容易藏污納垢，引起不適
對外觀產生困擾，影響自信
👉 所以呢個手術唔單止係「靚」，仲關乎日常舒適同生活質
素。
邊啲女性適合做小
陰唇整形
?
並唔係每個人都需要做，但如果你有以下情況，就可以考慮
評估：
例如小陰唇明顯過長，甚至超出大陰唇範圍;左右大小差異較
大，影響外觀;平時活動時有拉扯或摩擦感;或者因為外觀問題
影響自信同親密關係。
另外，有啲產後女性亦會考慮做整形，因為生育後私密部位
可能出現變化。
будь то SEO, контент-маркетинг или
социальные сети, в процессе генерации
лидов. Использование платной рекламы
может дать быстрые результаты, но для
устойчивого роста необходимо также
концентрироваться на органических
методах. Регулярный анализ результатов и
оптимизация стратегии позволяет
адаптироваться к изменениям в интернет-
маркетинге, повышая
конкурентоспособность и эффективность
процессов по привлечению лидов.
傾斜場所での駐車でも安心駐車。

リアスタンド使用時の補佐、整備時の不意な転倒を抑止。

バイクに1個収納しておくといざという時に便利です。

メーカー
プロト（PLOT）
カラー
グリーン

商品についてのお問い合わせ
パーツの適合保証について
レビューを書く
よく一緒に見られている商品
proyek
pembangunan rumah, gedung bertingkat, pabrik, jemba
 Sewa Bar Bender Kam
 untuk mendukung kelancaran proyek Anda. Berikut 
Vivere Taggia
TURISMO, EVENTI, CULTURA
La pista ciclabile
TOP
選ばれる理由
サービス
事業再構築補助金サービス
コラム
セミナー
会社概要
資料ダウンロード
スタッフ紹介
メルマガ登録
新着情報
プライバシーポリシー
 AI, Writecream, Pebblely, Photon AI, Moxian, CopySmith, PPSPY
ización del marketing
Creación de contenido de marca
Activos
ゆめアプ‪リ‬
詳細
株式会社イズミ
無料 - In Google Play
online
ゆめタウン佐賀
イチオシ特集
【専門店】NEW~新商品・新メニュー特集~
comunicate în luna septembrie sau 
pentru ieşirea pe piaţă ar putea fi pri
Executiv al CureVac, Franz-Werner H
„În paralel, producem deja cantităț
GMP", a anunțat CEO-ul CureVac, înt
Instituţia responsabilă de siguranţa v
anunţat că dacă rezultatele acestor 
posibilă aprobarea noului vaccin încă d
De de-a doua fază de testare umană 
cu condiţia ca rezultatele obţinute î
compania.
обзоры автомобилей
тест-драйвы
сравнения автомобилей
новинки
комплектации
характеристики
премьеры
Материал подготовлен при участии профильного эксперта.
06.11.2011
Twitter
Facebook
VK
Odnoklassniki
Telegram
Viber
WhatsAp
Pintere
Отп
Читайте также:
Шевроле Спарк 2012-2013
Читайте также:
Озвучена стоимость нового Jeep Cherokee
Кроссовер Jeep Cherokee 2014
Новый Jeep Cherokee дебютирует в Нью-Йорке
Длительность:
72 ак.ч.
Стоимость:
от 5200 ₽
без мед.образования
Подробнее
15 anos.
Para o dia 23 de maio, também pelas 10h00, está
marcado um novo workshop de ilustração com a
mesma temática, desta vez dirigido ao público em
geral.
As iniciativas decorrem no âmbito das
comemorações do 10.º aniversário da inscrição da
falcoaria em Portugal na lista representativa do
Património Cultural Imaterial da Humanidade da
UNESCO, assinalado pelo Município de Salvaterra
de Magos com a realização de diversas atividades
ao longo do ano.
• • • •
The lines from the one with "mesma temática, desta" through the end of the data above are to be set down exactly, with both boundary lines included and no other lines.

mesma temática, desta vez dirigido ao público em
geral.
As iniciativas decorrem no âmbito das
comemorações do 10.º aniversário da inscrição da
falcoaria em Portugal na lista representativa do
Património Cultural Imaterial da Humanidade da
UNESCO, assinalado pelo Município de Salvaterra
de Magos com a realização de diversas atividades
ao longo do ano.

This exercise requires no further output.